Needed from the data below: every line from the one with "โครงการ TFEX Academy+ : course" up to and including the one with "ROBERTO BARTHOLO", repeated exactly and with nothing else.

Start of Record extracts

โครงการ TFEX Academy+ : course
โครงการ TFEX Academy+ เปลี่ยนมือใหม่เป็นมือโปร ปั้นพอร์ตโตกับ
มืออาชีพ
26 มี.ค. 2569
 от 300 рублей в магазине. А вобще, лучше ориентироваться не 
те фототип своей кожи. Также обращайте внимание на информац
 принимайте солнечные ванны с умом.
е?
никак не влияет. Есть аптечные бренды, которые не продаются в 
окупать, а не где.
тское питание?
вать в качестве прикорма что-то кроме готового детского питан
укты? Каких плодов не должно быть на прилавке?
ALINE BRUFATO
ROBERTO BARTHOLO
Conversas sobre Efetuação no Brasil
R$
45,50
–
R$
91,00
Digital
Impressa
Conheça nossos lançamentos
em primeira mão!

End of Record extracts
Start of Record extracts

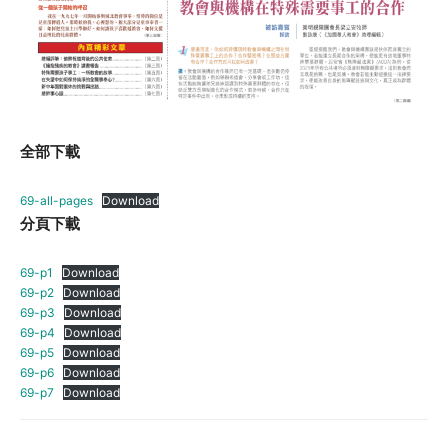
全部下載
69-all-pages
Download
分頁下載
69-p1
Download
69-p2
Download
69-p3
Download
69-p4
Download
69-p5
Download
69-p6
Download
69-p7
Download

End of Record extracts
Start of Record extracts

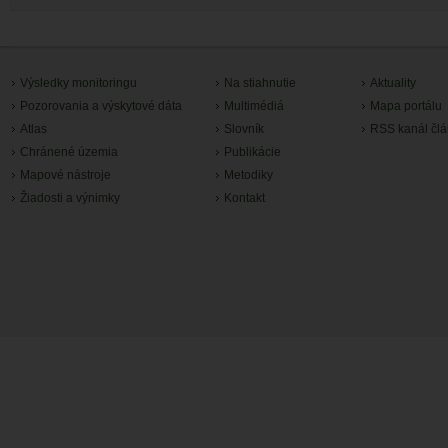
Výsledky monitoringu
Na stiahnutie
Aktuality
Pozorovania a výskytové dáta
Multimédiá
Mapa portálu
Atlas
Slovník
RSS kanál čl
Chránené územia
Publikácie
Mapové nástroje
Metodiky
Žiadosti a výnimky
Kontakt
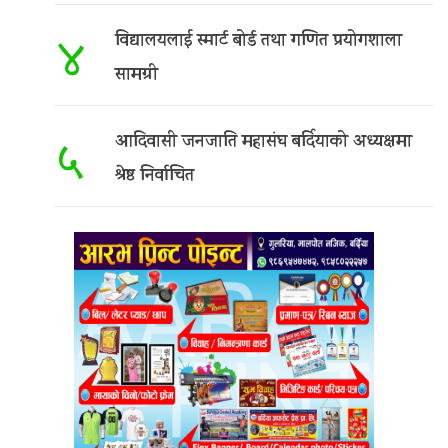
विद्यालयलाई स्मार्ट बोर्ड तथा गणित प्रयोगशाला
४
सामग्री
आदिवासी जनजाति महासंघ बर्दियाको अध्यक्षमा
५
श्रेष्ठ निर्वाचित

End of Record extracts

Result:
โครงการ TFEX Academy+ : course
โครงการ TFEX Academy+ เปลี่ยนมือใหม่เป็นมือโปร ปั้นพอร์ตโตกับ
มืออาชีพ
26 มี.ค. 2569
 от 300 рублей в магазине. А вобще, лучше ориентироваться не 
те фототип своей кожи. Также обращайте внимание на информац
 принимайте солнечные ванны с умом.
е?
никак не влияет. Есть аптечные бренды, которые не продаются в 
окупать, а не где.
тское питание?
вать в качестве прикорма что-то кроме готового детского питан
укты? Каких плодов не должно быть на прилавке?
ALINE BRUFATO
ROBERTO BARTHOLO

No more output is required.